* **EXCERPTED RECORDS**
..........

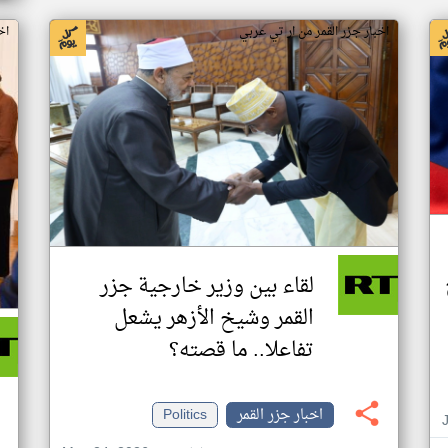
اخبار جزر القمر من ار تي عربي
اخ
لقاء بين وزير خارجية جزر
القمر وشيخ الأزهر يشعل
تفاعلا.. ما قصته؟
اخبار جزر القمر
Politics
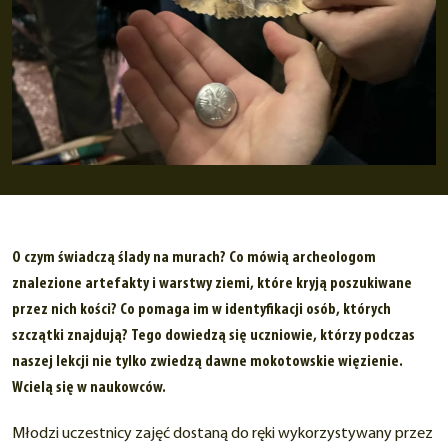
O czym świadczą ślady na murach? Co mówią archeologom
znalezione artefakty i warstwy ziemi, które kryją poszukiwane
przez nich kości? Co pomaga im w identyfikacji osób, których
szczątki znajdują? Tego dowiedzą się uczniowie, którzy podczas
naszej lekcji nie tylko zwiedzą dawne mokotowskie więzienie.
Wcielą się w naukowców.
Młodzi uczestnicy zajęć dostaną do ręki wykorzystywany przez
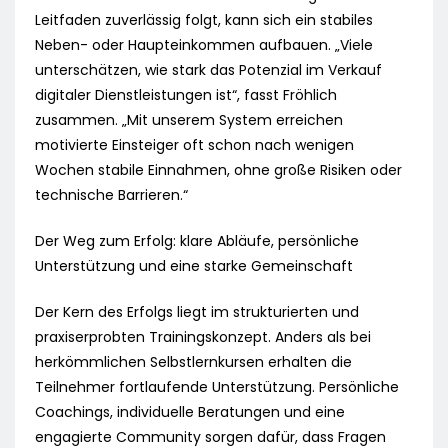
Leitfaden zuverlässig folgt, kann sich ein stabiles
Neben- oder Haupteinkommen aufbauen. „Viele
unterschätzen, wie stark das Potenzial im Verkauf
digitaler Dienstleistungen ist“, fasst Fröhlich
zusammen. „Mit unserem System erreichen
motivierte Einsteiger oft schon nach wenigen
Wochen stabile Einnahmen, ohne große Risiken oder
technische Barrieren.“
Der Weg zum Erfolg: klare Abläufe, persönliche
Unterstützung und eine starke Gemeinschaft
Der Kern des Erfolgs liegt im strukturierten und
praxiserprobten Trainingskonzept. Anders als bei
herkömmlichen Selbstlernkursen erhalten die
Teilnehmer fortlaufende Unterstützung. Persönliche
Coachings, individuelle Beratungen und eine
engagierte Community sorgen dafür, dass Fragen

..........

* **INSTRUCTIONS FOR THE TASK**
Every line from the top of the material above through the line with "naszej lekcji nie" should be duplicated exactly, please; leave out the pictures.

* **PROBLEM SOLUTION**
اخبار جزر القمر من ار تي عربي
اخ
لقاء بين وزير خارجية جزر
القمر وشيخ الأزهر يشعل
تفاعلا.. ما قصته؟
اخبار جزر القمر
Politics
O czym świadczą ślady na murach? Co mówią archeologom
znalezione artefakty i warstwy ziemi, które kryją poszukiwane
przez nich kości? Co pomaga im w identyfikacji osób, których
szczątki znajdują? Tego dowiedzą się uczniowie, którzy podczas
naszej lekcji nie tylko zwiedzą dawne mokotowskie więzienie.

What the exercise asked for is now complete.